Code associated with the paper **Two are Better Than One: Joint Entity and Relation Extraction with Table-Sequence Encoders**, at EMNLP 2020
196 stars 47 forks source link

Custom dataset - change from MD-RNN to CNN #23

Open zoezyn opened 2 years ago

zoezyn commented 2 years ago

Hello! I am trying your model on my tiny dataset. Would it be possible for you to publish or send me the model with CNN instead of MD-RNN? Since CNN is enough for my small dataset, I would like to reduce the complexity of the model.

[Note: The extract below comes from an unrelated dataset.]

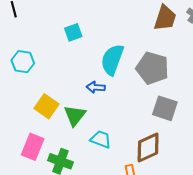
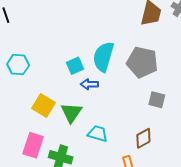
cyan square: (73, 32) -> (75, 66), moved
gray square: (165, 108) -> (157, 100), size x0.7
brown diamond: (148, 148) -> (143, 138), size x0.7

LorrinWWW commented 2 years ago

If you want to reduce the memory usage and improve the training speed, I would recommend you to reduce the hidden size "hidden_dim" (e.g. 100) and the number of layers "num_layers" (e.g. 2).

Moreover, the current code by default uses bidirectional MDRNN, as shown in "./models/joint_models": https://github.com/LorrinWWW/two-are-better-than-one/blob/b09a0f9fb1dff1ef6d4f4ade005099488e3b8111/models/joint_models.py#L183 To accelerate training, you can modify direction="B" to direction="" so as to use unidirectional RNN ("direction" could be "", "B", or "Q", which represent unidirectional, bidirectional, and quaddirectional RNN respectively).

If you still want to use CNN instead of MDRNN, you can create your version of table encoder, and replace the MDRNN-bsed one with it: https://github.com/LorrinWWW/two-are-better-than-one/blob/b09a0f9fb1dff1ef6d4f4ade005099488e3b8111/models/joint_models.py#L160-L161 If you are not in a hurry, I will look into this in the near future. Thank you for your understanding!

zoezyn commented 2 years ago

Thank you very much for the suggestions! I would still like to try with the CNN. I am looking into the code. I think I only need to change the module in gru.py right?